The judge is with us.
R: the claimant claims that there is no reason to justify the exclusion, from women's spaces, transgender males with a GRC, and that there is no practical difference between excluding a trans person with and without a GRC.
J: it's put as both because the point is that the test in para 28 (proportionality test) will already have been passed
R: as a matter of law it must be proportionate to exclude trans people if they have a GRC
The argument is that if you satisfy ss.26 & 27, you're bound to satisfy s.28, but that would make s.28 otiose
J: they might still need s.28 for those with a GRC?
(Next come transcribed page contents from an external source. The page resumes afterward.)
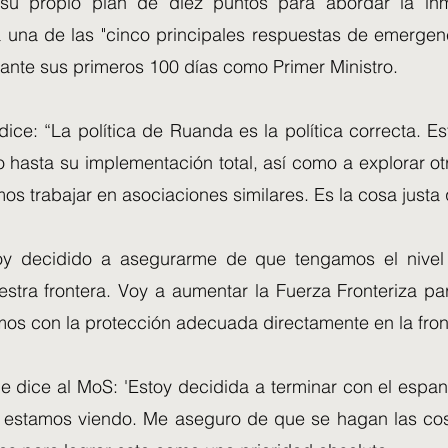
su propio plan de diez puntos para abordar la inm
a una de las "cinco principales respuestas de emergenc
ante sus primeros 100 días como Primer Ministro.
dice: “La política de Ruanda es la política correcta. E
o hasta su implementación total, así como a explorar o
s trabajar en asociaciones similares. Es la cosa justa
oy decidido a asegurarme de que tengamos el nive
estra frontera. Voy a aumentar la Fuerza Fronteriza p
os con la protección adecuada directamente en la fron
le dice al MoS: 'Estoy decidida a terminar con el espan
estamos viendo. Me aseguro de que se hagan las cos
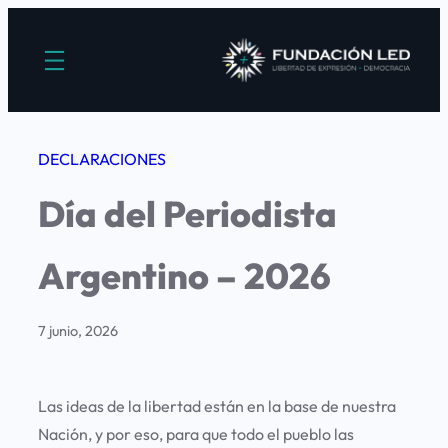
Saltar
al
contenido
DECLARACIONES
Día del Periodista
Argentino – 2026
7 junio, 2026
Las ideas de la libertad están en la base de nuestra
Nación, y por eso, para que todo el pueblo las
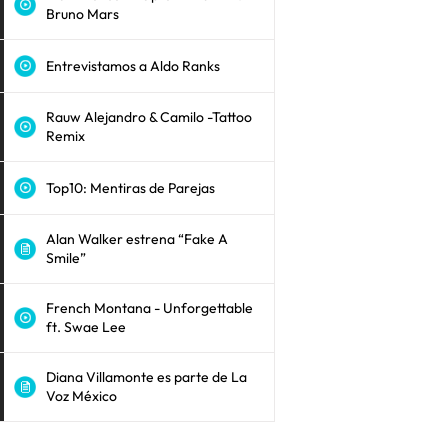
Bruno Mars
Entrevistamos a Aldo Ranks
Rauw Alejandro & Camilo -Tattoo
Remix
Top10: Mentiras de Parejas
Alan Walker estrena “Fake A
Smile”
French Montana - Unforgettable
ft. Swae Lee
Diana Villamonte es parte de La
Voz México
R: they say there is no distinction in practice
J: they may be saying that, as a matter of law, for those without a GRC, if it's justified as sex discrimination that determines the matter. For those with a GRC, it won't matter anyway.
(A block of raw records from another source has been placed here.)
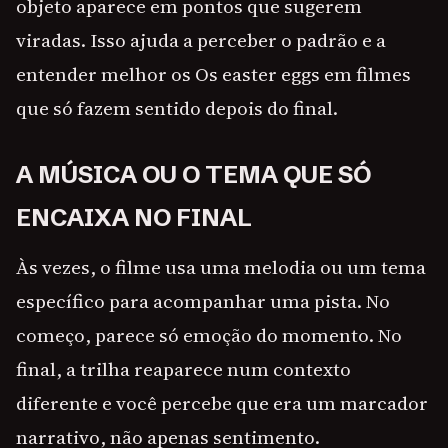
objeto aparece em pontos que sugerem
viradas. Isso ajuda a perceber o padrão e a
entender melhor os Os easter eggs em filmes
que só fazem sentido depois do final.
A MÚSICA OU O TEMA QUE SÓ
ENCAIXA NO FINAL
Às vezes, o filme usa uma melodia ou um tema
específico para acompanhar uma pista. No
começo, parece só emoção do momento. No
final, a trilha reaparece num contexto
diferente e você percebe que era um marcador
narrativo, não apenas sentimento.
R: it may be justified to exclude trans people, but that question would have to be asked
The proportionality test will always depend on the particular facts.
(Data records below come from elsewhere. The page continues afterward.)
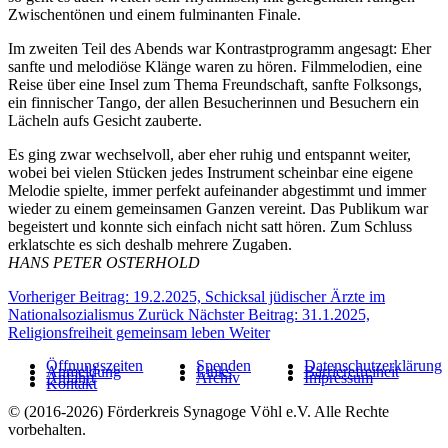
Zwischentönen und einem fulminanten Finale.
Im zweiten Teil des Abends war Kontrastprogramm angesagt: Eher
sanfte und melodiöse Klänge waren zu hören. Filmmelodien, eine
Reise über eine Insel zum Thema Freundschaft, sanfte Folksongs,
ein finnischer Tango, der allen Besucherinnen und Besuchern ein
Lächeln aufs Gesicht zauberte.
Es ging zwar wechselvoll, aber eher ruhig und entspannt weiter,
wobei bei vielen Stücken jedes Instrument scheinbar eine eigene
Melodie spielte, immer perfekt aufeinander abgestimmt und immer
wieder zu einem gemeinsamen Ganzen vereint. Das Publikum war
begeistert und konnte sich einfach nicht satt hören. Zum Schluss
erklatschte es sich deshalb mehrere Zugaben.
HANS PETER OSTERHOLD
Vorheriger Beitrag: 19.2.2025, Schicksal jüdischer Ärzte im
Nationalsozialismus
Zurück
Nächster Beitrag: 31.1.2025,
Religionsfreiheit gemeinsam leben
Weiter
Öffnungszeiten
Spenden
Datenschutzerklärung
Anmeldung
Links
Barrierefreiheit
Anfahrt
Archiv
Impressum
Kontakt
© (2016-2026) Förderkreis Synagoge Vöhl e.V. Alle Rechte
vorbehalten.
How could you possibly decide that every women's refuge and every women's changing room must always exclude transwomen?
In the Parliamentary materials, there were some women's refuges which allowed transwomen in, and others which don't. Could one say that the ones which admit TW are infringing the law? This is the claimant's legal error.
R moves onto the issue of sentences taken out of context.
It cannot be the case that you must exclude transwomen from women's changing rooms.
The Commission states that there must be strong reasons not to treat someone according to their acquired gender.
J: this means fully physically indistinguishable?
R: yes.
Post-operative transexuals are indistinguishable from women, hence there should be strong reasons to treat them differently.
Denial of service to a trans person should only be in exceptional circumstances. That is the Commission's view."